La curiosità, ma anche il senso di fastidio con cui aveva iniziato a indagare sulle proprie radici diventa, dopo un episodio drammatico, un processo dirompente. Se i padri hanno la colpa di esigere che i figli rendano conto delle loro azioni, questa pretesa diventa insostenibile se vi sono due padri antitetici. Tale lacerazione porterà l’ambizioso ingegner Marchisio ad afflosciarsi nella realtà di un “uomo senza qualità”.
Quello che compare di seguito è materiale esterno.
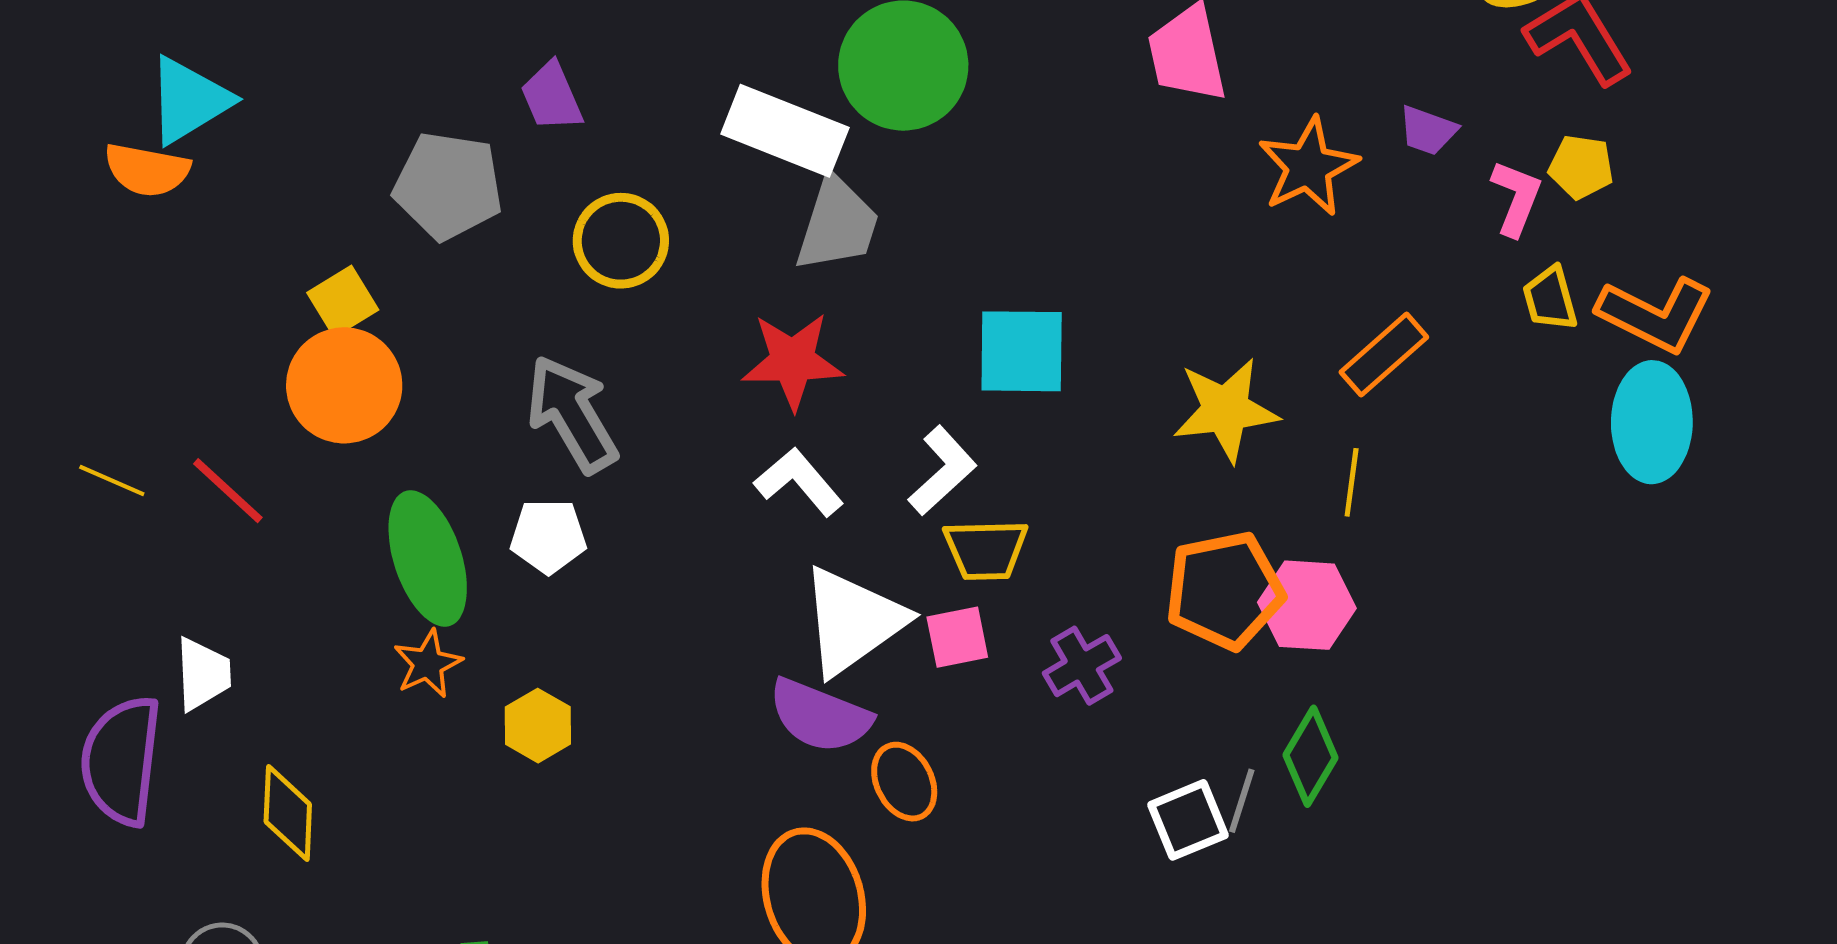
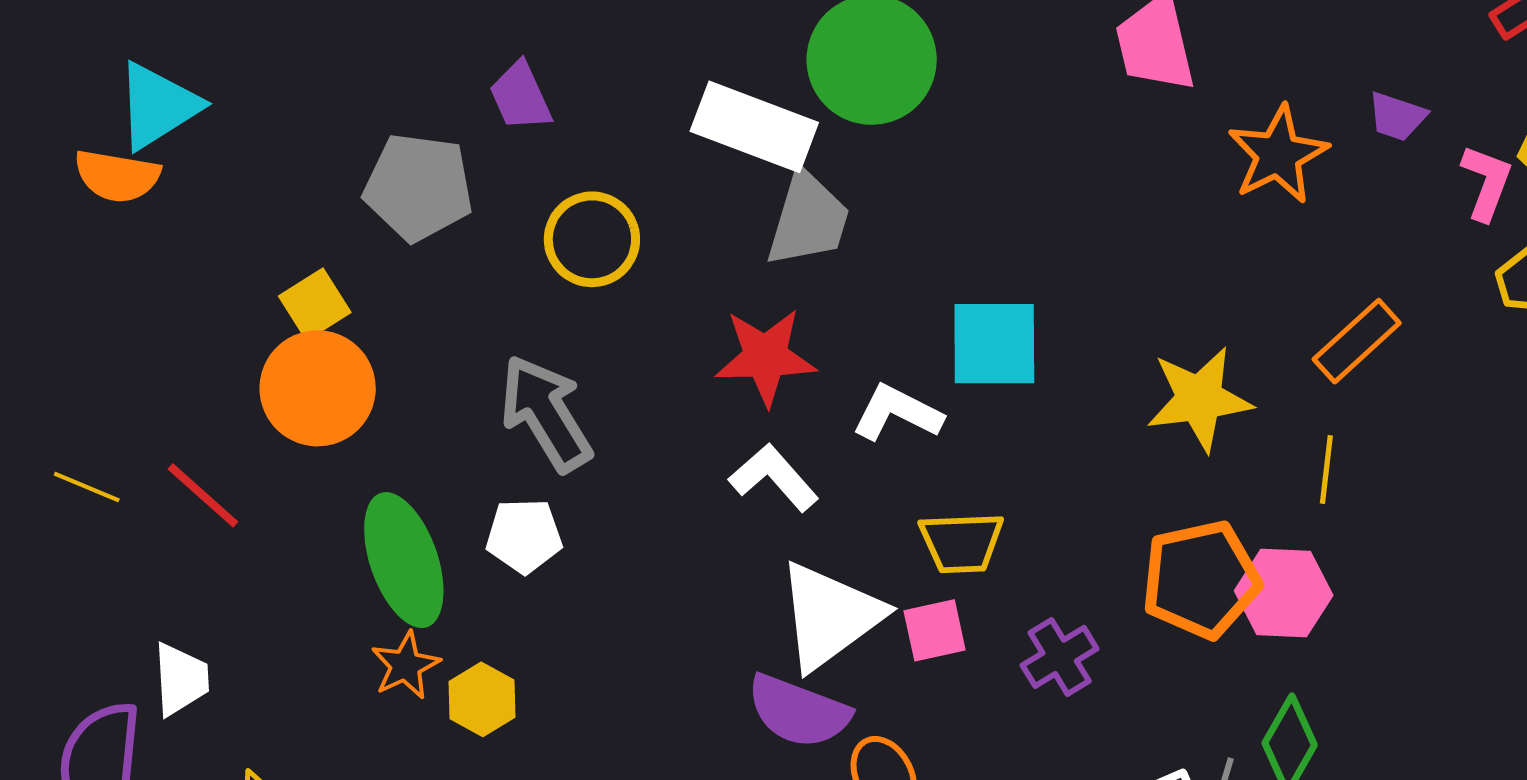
white L-shape: (942, 471) -> (897, 413), moved, turned -110
yellow hexagon: (538, 726) -> (482, 699), moved

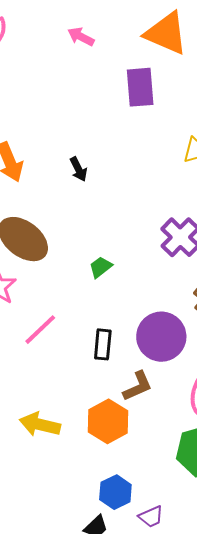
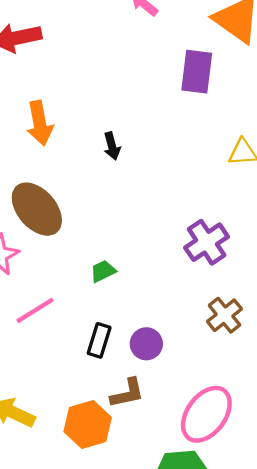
green trapezoid: (101, 267) -> (103, 271), moved
purple circle: (161, 337) -> (146, 344), moved, size x0.6

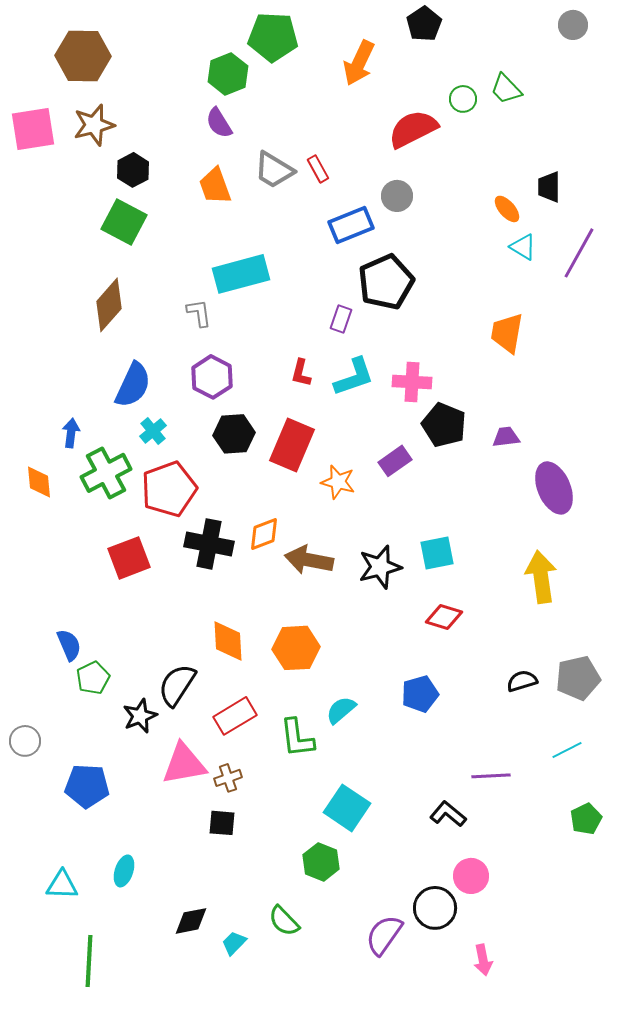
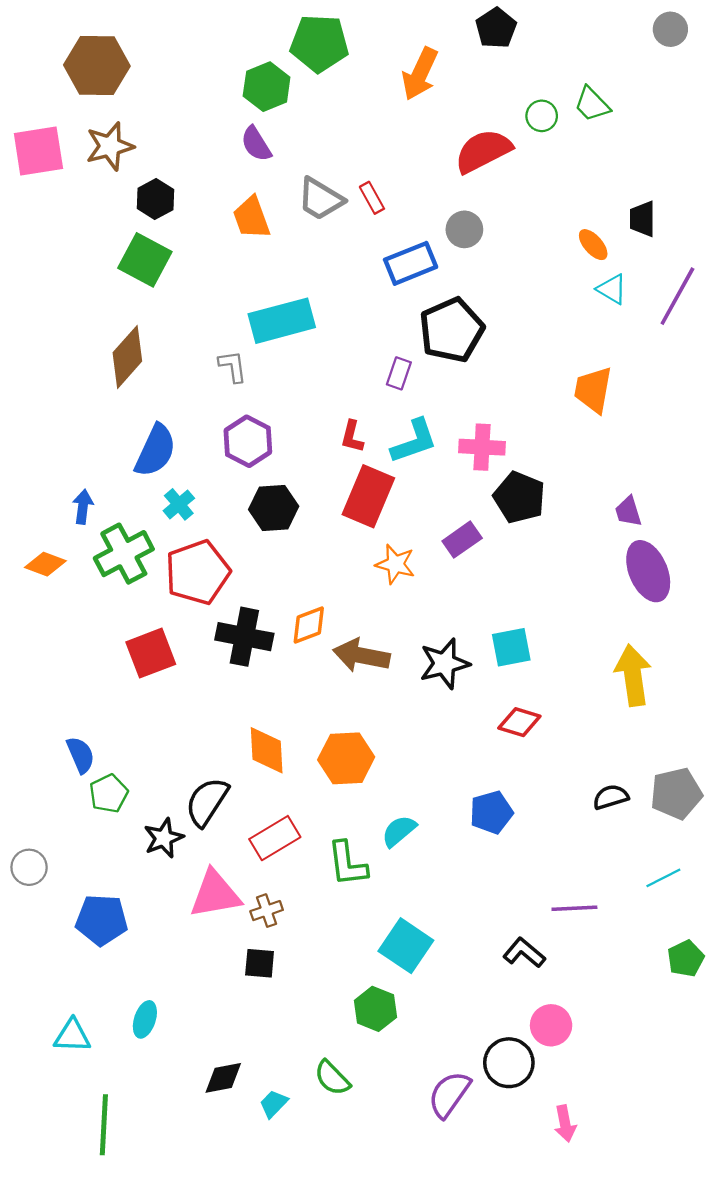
purple trapezoid: (506, 437) -> (628, 511), moved, turned -100
red rectangle: (292, 445) -> (368, 496), moved
orange diamond: (39, 482) -> (45, 564), turned -64

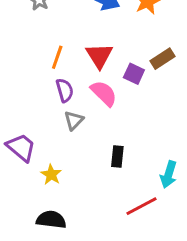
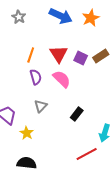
purple square: (134, 74) -> (81, 58), moved
gray triangle: (74, 120) -> (41, 106), moved
black rectangle: (117, 156) -> (77, 114), moved, turned 32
Sulla duplice identità, sulle tensioni laceranti che ne son o generate, vi sono pagine fondamentali nella letteratura. Tuttavia in questo romanzo vi è una specificità: la stretta connessione fra le due identità in una persona e quelle che segnano la realtà urbana e sociale di Torino, con le sue caratteristiche del tutto peculiari. Una città in cui per decenni tutti sono cresciuti “ sotto l'occhio vigile della stesa matrigna, quella che una volta dettava il ritmo del nostro lavoro, del nostro riposo, che definiva l'orizzonte dei nostri sogni e che oggi, invecchiata e indebolita, è come quelle donne, un tempo bellissime, che del loro passato di creature magnifiche e crudeli, non hanno saputo conservare che la spietatezza". In questa immagine vi è la sintesi di un'evoluzione del sistema industriale e dei mutamenti sociali, delle dolorose tensioni che ne sono conseguiti.
Svanito con la fine di un protezionismo benevolo il rapporto tra la grande industria e la comunità torinese, idealizzato da Valletta, nulla sarà più come prima: la logica della competizione imprenditoriale porterà alla delocalizzazione di imprese, alla chiusura dei capannoni, alle tensioni che sfociarono nella “marcia dei quarantamila”. Una conflittualità che ha fatto emergere la contrapposizione tra due anime della città: una cultura torinese propria della borghesia, di cui Perissinotto tratteggia ironicamente in un flash un modo di essere, un valore, quello della discrezione: “Far piano, non disturbare, parlare a bassa voce, non chiamare le persone da una stanza all’altra”, e un nucleo antagonistico che ha fatto di Torino un epicentro del terrorismo.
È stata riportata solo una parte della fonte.